McCoy also reminded the reporter receiving that note that as federally administered parks, McPherson Square and Freedom Plaza are under the purview of the U.S. Park Police and National Park Service.
But three days later, the documents show, McCoy’s estimation was dramatically higher. On November 21, writing to the same reporter, McCoy pegged the costs of Occupy D.C.’s impact on District coffers at $870,000, including $22,000 per day in additional police expenditures.
“While the two occupation [sites] are on federal property, the marches and related activities are not,” McCoy wrote.
On November 22, McCoy gave another updated cost estimate to the Examiner, this time pegging Occupy’s cost at $1.1 million, a figure that includes $55,000 for Occupy D.C.’s march to the Key Bridge on November 17.
Pedro Ribeiro, the mayor’s communications director, explained in a statement to DCist that because of Occupy’s nature as an ongoing event, as well as multiple events that “have caused temporary spikes in [MPD] deployment,” the cost of policing the income-inequality movement’s activities on city property is not a static one.
“As the protests continued, the question changed from ‘How much overtime?’ to one that asked more broadly the cost of the law enforcement resources dedicated to the Occupy D.C. protestors,” Ribeiro said. He also said that the early sum of $21,000 through October 19 was off, as MPD had already said the daily cost of law enforcement around Occupy was $22,000. “Not sure if that was something we failed to properly express or if they left it out in their quotes.”
The police overtime pay of less than $1,000 through that date is accurate, though. “Not every officer working on Occupy is working on the overtime rate,” Ribeiro said.
But PCJF contends the spike in estimated costs is the result of the District government using talking points from the U.S. Conference of Mayors that “assert that encampments are causing a financial hardship to American’s cities.” (The organization also announced its findings on the website of the activist and filmmaker Michael Moore.)

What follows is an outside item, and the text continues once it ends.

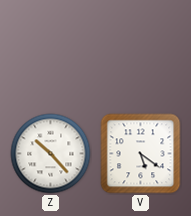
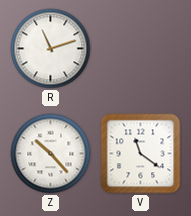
R: none -> 11:12
V: 5:21 -> 11:21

In an email chain between the U.S. Conference of Mayors and several D.C. employees—including Deputy Mayor for Public Safety and Justice Paul Quander and MPD Chief Cathy Lanier, both of whom testified at yesterday’s House Oversight hearing on Occupy D.C.—MPD’s estimate of $65,000 Occupy-related spending, covering a period from October 6 to as late as November 28, is referred to as “low.”
Another message later in the correspondence stated that sum was the District’s preliminary response to a survey conducted by the mayors’ group on the costs of policing groups nationwide affiliated with Occupy Wall Street. At yesterday’s hearing, Lanier told representatives that MPD has had to pay overtime when placing additional officers on duty to patrol an Occupy event. Quander said that at major Occupy actions that have taken place on city streets—the Key Bridge march, a protest at 14th and K streets NW on December 7 and last week’s Occupy Congress march up Pennsylvania Avenue—MPD has deployed between 80 and 400 officers.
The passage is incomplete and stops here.